Novela por entregas

¡CHIHUAHUA! Entrega III

portada chihuahua  -Miguel Mosquera Paans
photo_camera portada chihuahua - Miguel Mosquera Paans

Por lo demás se la veía equilibradamente desarrollada aunque, con franqueza, más flaca que la idea que había sacado de las fotos del correo. Pero aquello tampoco era relevante, ya se encargaría su futura suegra de rellenar los espacios que él considerase vacuos. No importa si con grasientos asados o con meloso postres, acabaría siendo tan rolliza como su futuro marido demandase. Esta práctica también entraba dentro de la más pura usanza.

La cortejada dio un repaso de arriba abajo al príncipe azul venido allende los mares para coronarla reina en una poderosa hacienda que, a juzgar por las fotografías, ofrecía unas dimensiones tan desproporcionadas que toda la casa de sus padres no abarcaba una superficie mayor al vestidor del dormitorio principal.

Por lo demás y para la gallega rozando lo secundario, Beny, Poncho o como fuelle de gaita le apeteciera llamarse, era dentro de lo que cabe aceptable aunque no precisamente demasiado alto. A lo sumo de un metro sesenta de estatura a ojo de buen cubero. 

El zagal remataba su cabeza con una espesa cabellera castaño claro en la cima de la sesera, que plateada con rubio ceniza a las sienes le daba un aire de sugerentes canas.

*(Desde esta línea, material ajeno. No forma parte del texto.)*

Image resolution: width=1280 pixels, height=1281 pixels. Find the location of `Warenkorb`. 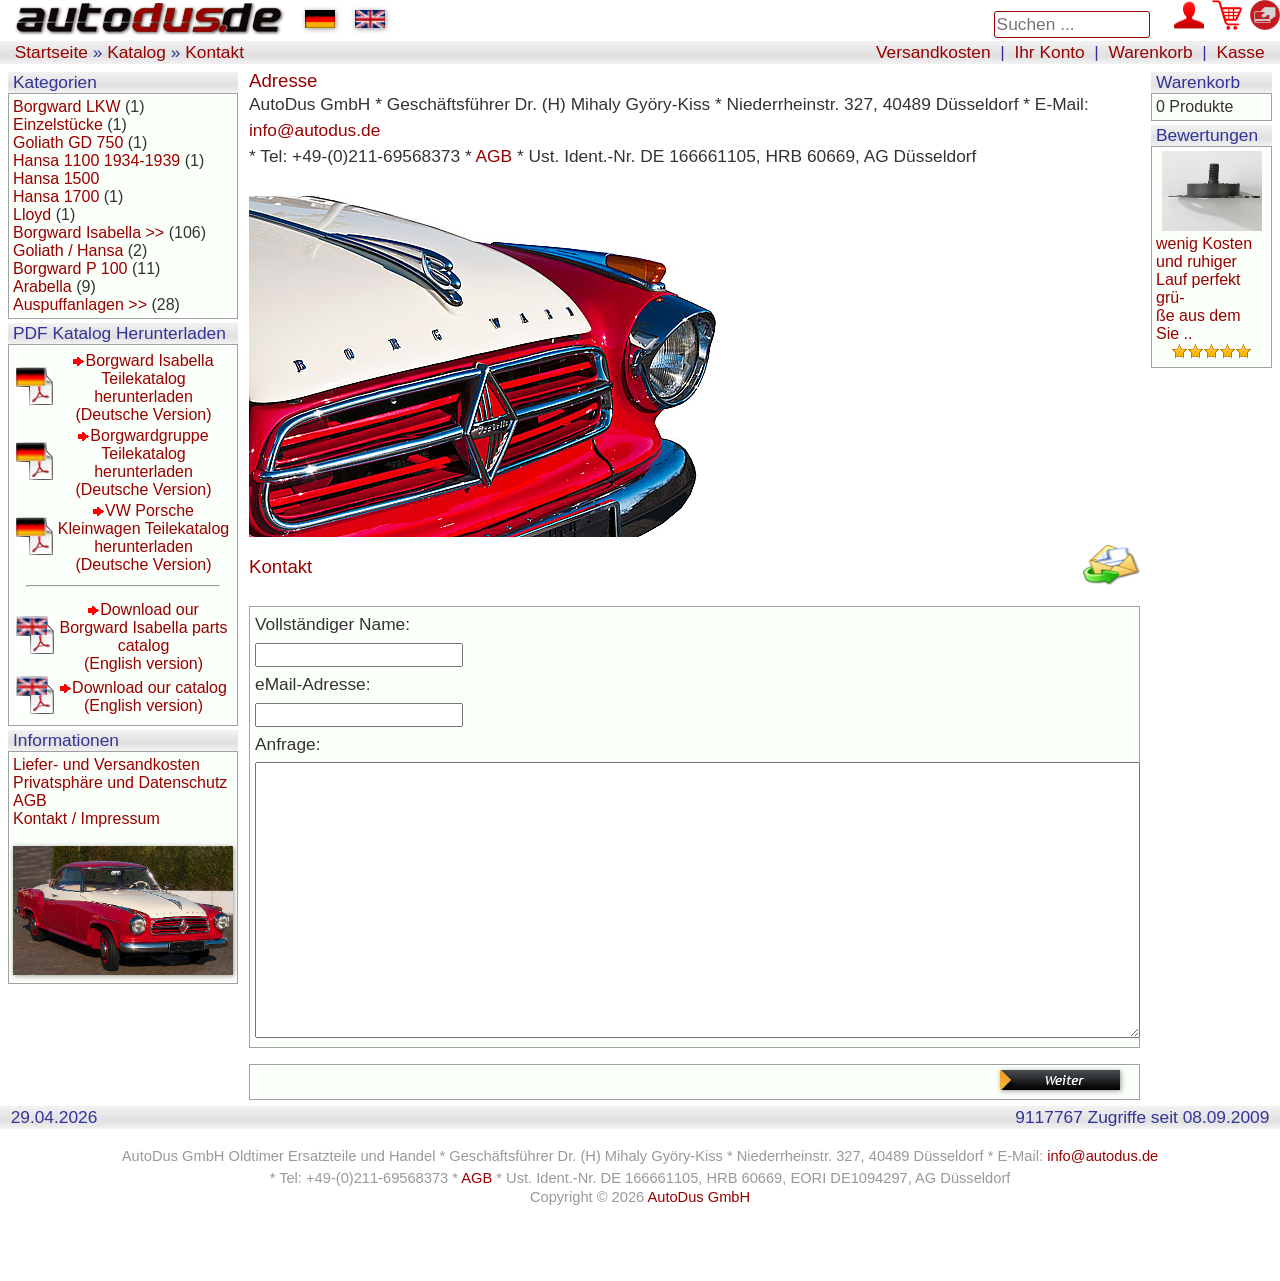

Warenkorb is located at coordinates (1151, 52).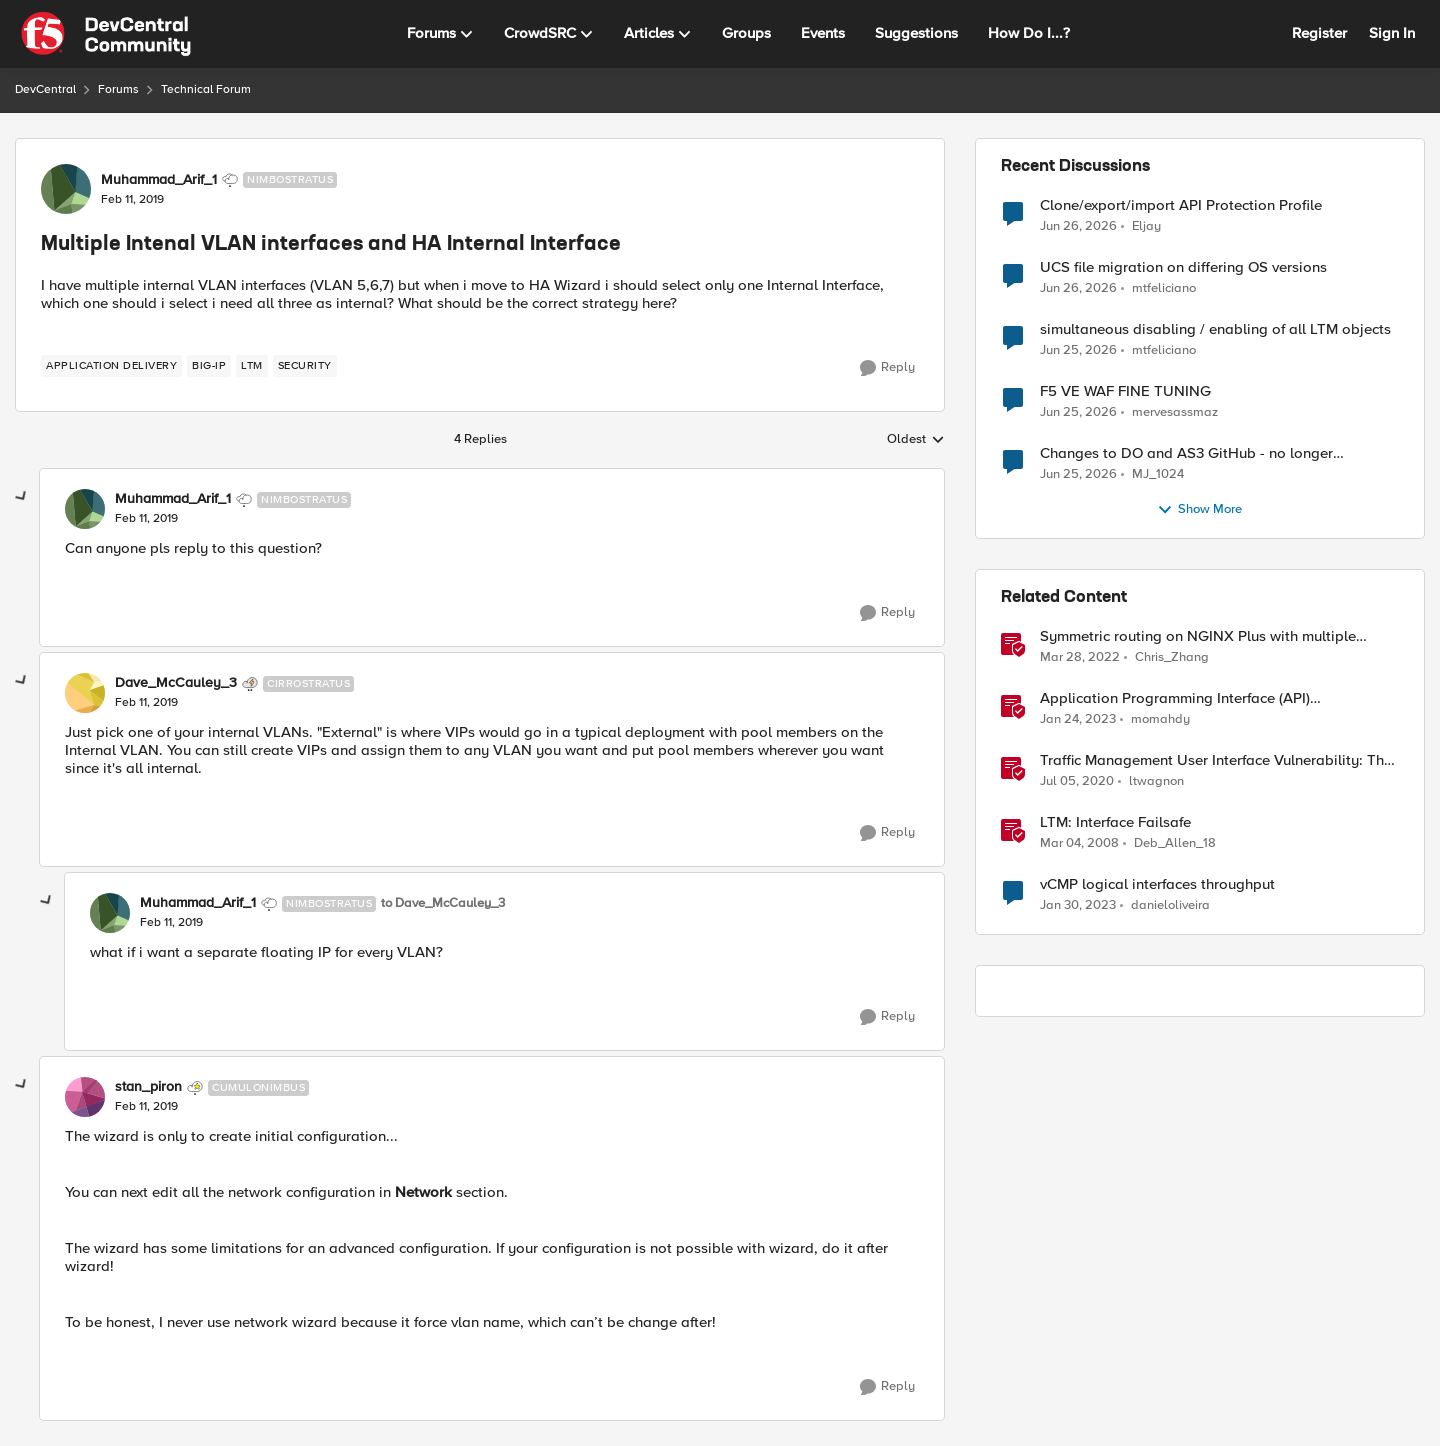  I want to click on [View Profile: stan_piron, Rank: Cumulonimbus], so click(85, 1097).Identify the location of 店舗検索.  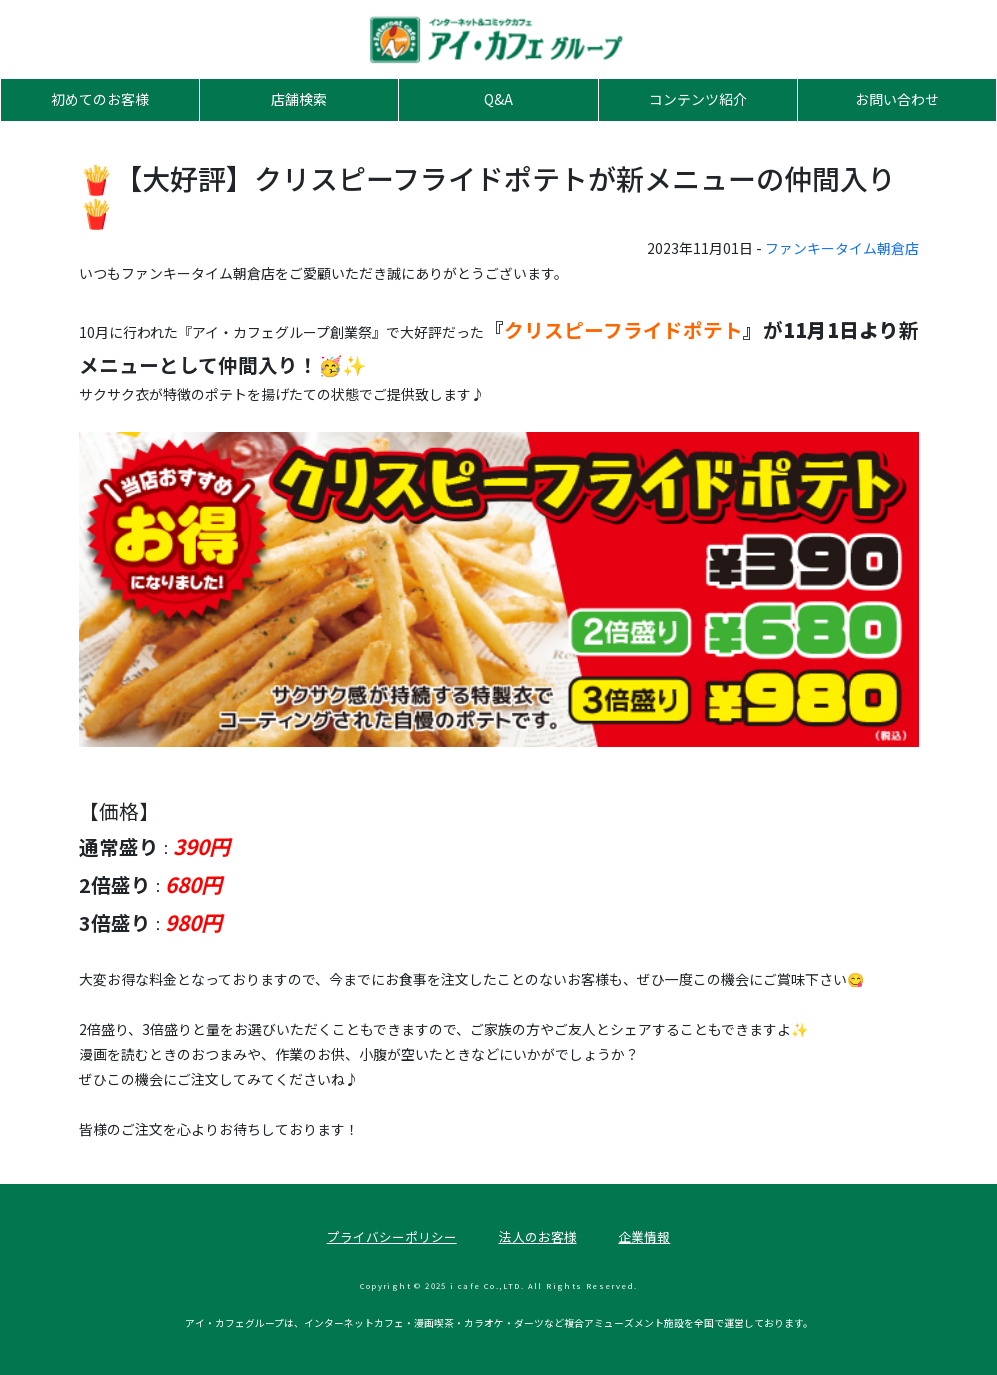
(299, 99).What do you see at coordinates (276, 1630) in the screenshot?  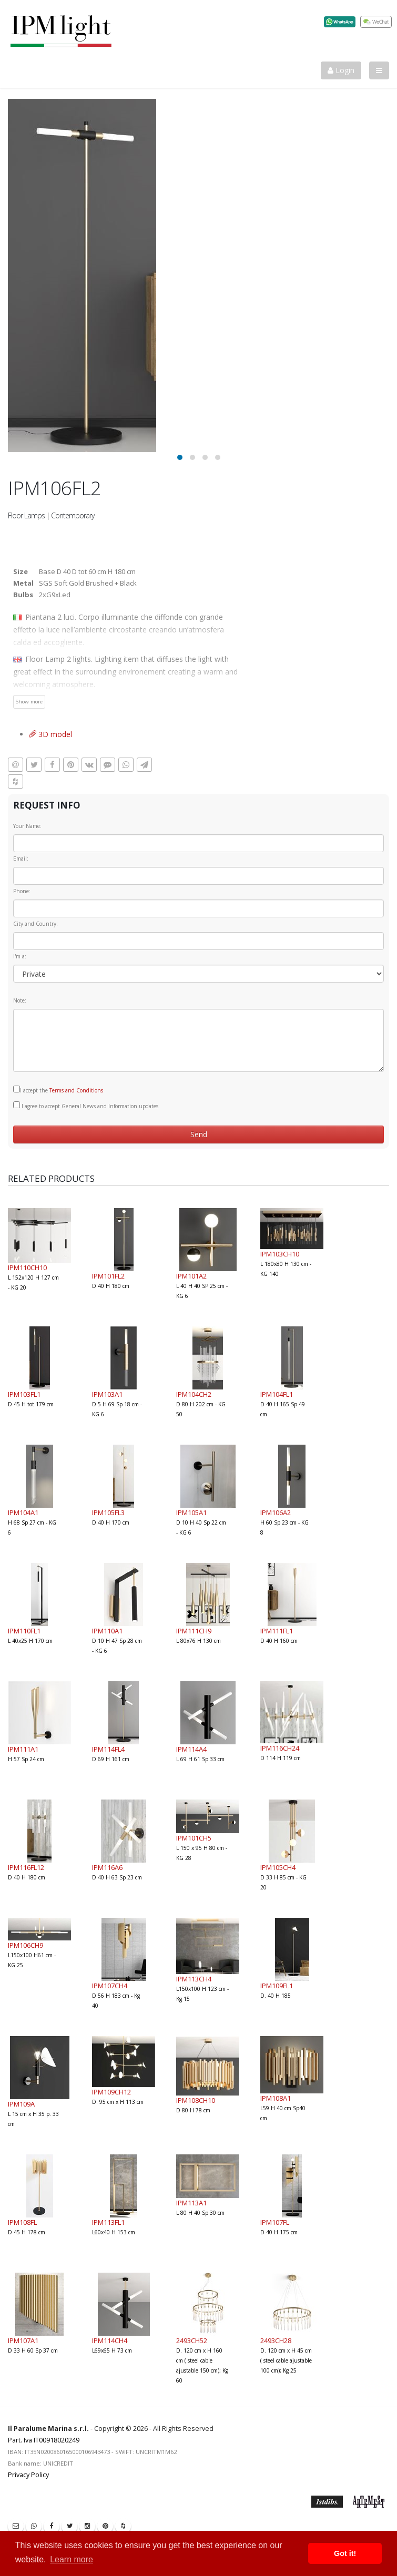 I see `IPM111FL1` at bounding box center [276, 1630].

Con ojos de color miel, no demasiado grandes quizá, aunque sí lo bastante despiertos. 

Pero eso sí, bien provisto de bello en los brazos y, a juzgar por lo que se entre veía junto al cuello de la camisa informalmente desabrochada, también era todo un hombre de pelo en pecho. 

De nariz algo gruesa, el resto de sus facciones no eran en particular dignas de mención sino más bien ordinarias, aunque llamaba poderosamente la atención una espesa mancha de color casi azulado que ocupaba el espacio del bigote, rasurado por completo, mientras en el resto de la cara no se apreciaba ni rastro de barba. 

Y por supuesto el intenso color oscuro de su piel, que a María le recordó el de los parias de la India que  recientemente había visto en un documental de la BBC. 

Valorados estos aspectos y como más tarde comprobaría, a excepción de ser chaparrito, en apariencia barbilampiño y su  tono tostado, era el vivo retrato de su padre.

¡Ah, pero el coche! ¡Vaya carruaje que se gastaba su futuro prometido! Sin saberlo por los mismos derroteros andaban en aquel momento padre e hija. Sólo el auto era ya de por sí suficiente para que uno consintiera sin reparo y la otra se rindiera al “sí, quiero” sin dudarlo.

El latinoamericano hizo una última apreciación antes de entrar invitado a la vivienda de la que ya había valorado como válida madre de sus vástagos. Desde luego no poseía su abolengo, dinero ni apellido; por supuesto no estaba emparentada con los de la Casa Grande, no yendo para él mucho más allá de una campesina acomodada pero, a carta cabal, era una española de pies a cabeza, la mujer perfecta con quien perpetuar su estirpe sin plantear la más mínima incertidumbre sobre su legitimidad racial.

Y por lo demás, ¿qué importaba si la moza lucía mejor o peor? Lo fundamental es que en México parirían hijitos suyos que mantendrían la distancia justificable con aquellos indios pendejos, que además de vagos no servían ni para chingar.

―Vamos, Pancho, ven a tomar una cerveza ―invitó la homenajeada―. Con este calor seguro que te apetece.

―¡Pancho no, María, me llaman Poncho! ―increpó el juarense indignado porque la más alejada sombra que atufara a indígena le rozara siquiera―. Poncho… de la familia de los Montero…

―Oh, vamos, no te ofendas ―cortó el señor Luciano que veía avecinarse otra vez el discurso del ignoto abolengo del millonario―. La muchacha está tan contenta de que al fin estés aquí que confunde las palabras.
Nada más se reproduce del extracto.